### WHAT NEEDS TO BE DONE
The job is to output each record exactly as it stands, pictures excluded.

____ MATERIAL TO PROCESS

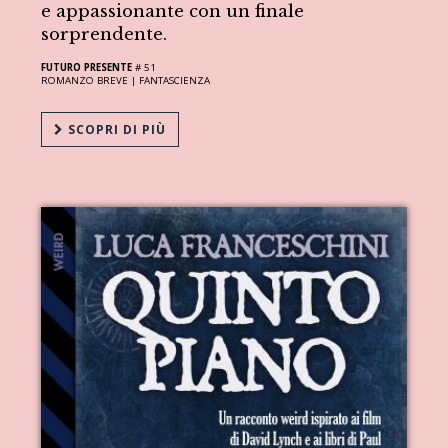
e appassionante con un finale
sorprendente.
FUTURO PRESENTE
# 51
ROMANZO BREVE |
FANTASCIENZA
SCOPRI DI PIÙ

________

### TASK RESULT
e appassionante con un finale
sorprendente.
FUTURO PRESENTE
# 51
ROMANZO BREVE |
FANTASCIENZA
SCOPRI DI PIÙ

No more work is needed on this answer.